Originally scheduled for a scenic float due to the time of year, we felt quite happy when told we could switch to white water due to the excess amount of water in the rivers this year. Not quite the peak of the season in August, but still plenty of water to keep the rapids, well……rapid.
After spending the night in Leavenworth following our pack trip, we went to Riverside Park in Cashmere for the scheduled meeting time with Alpine Adventures for our raft trip. Their well-marked gear truck stood out from the crowd in the parking lot, quite easy to find. Guides issued life jackets to all and wet suits to anyone who wanted one.
Everyone hopped aboard their bus and rode to the put-in spot near Leavenworth. After assigning everyone to a particular raft and guide, they gave a short lecture on safety and the how-to’s of river rafting. Then they put the rafts in the water and everybody climbed on board.
In the calm slow first stretch of the river, the head guide, Jamie asked the two kayakers who had come along with our group of 3 rafts to dump themselves into the water. Practice for the rapids ahead so they would know how to get back in when they needed to. A good thing, since they needed to at just about every rapid.
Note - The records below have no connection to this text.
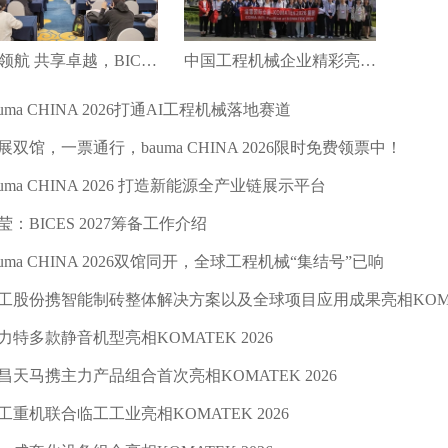
绿智领航 共享卓越，BICES 2027新闻发布会在京召开
中国工程机械企业精彩亮相第十八届土耳其工程机械展（KOMATEK2026）
auma CHINA 2026打通AI工程机械落地赛道
展双馆，一票通行，bauma CHINA 2026限时免费领票中！
auma CHINA 2026 打造新能源全产业链展示平台
莹：BICES 2027筹备工作介绍
auma CHINA 2026双馆同开，全球工程机械“集结号”已响
工股份携智能制砖整体解决方案以及全球项目应用成果亮相KOMATE
力特多款静音机型亮相KOMATEK 2026
昌天马携主力产品组合首次亮相KOMATEK 2026
工重机联合临工工业亮相KOMATEK 2026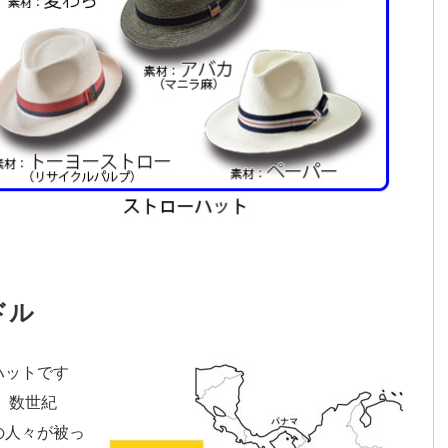
ドル
ハットです
！
数世紀
の人々が被っ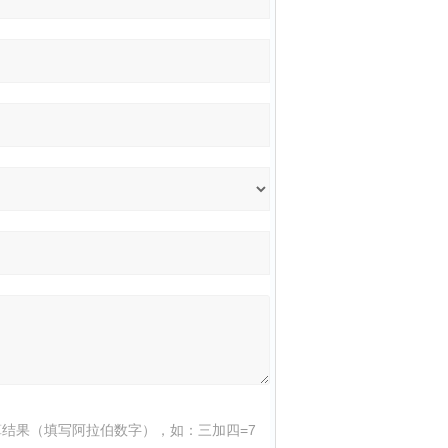
结果（填写阿拉伯数字），如：三加四=7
That done, the rafters had some opportunity to play. People got out to swim, then pulled back in by their seat mates. We all practiced following the guides’ instructions on when to paddle and how many strokes. Also whether to go forward or backward. All important to know so when the rapids hit we could maneuver safely through them.
Somewhere along the journey we passed under a bridge with a water pipe attached to the underside of it. The guides directed the paddling to bring us under a spray of water for a bit of cooling off. “It’s been leaking for about a week,” Jamie said. “I wonder if anybody knows about the leak besides the river guides.”
Once we hit the first rapid, nobody needed water sprays or dips in the river to cool off. Everyone on the boat got plenty wet in the ups and downs and big splashes of the white water.
I had my trusty waterproof camera safely tucked down my life vest, the top buckle of the life vest hooked through the camera string. It kind of limits the photo options, but keeps the camera safe. I got some photos in the calm phases of the river, often having to quickly toss the camera back down the life vest without even time to turn it off in order to follow instructions on paddling. Lazily floating again, I’d pull it out, only to be asked to paddle once more. Still, I managed to get quite a few photos in the calm areas, though none in the white water as we pretty much paddled constantly through those areas.
When we reached a dam across the river, we had to go to shore, take our yellow boats out, and carry them around. On the other side quite a large group of people with blue rafts stood in a line waiting to launch. Either they were not quite ready, or just very considerate of the fact we had fewer people because they let us pass them by and launch right away.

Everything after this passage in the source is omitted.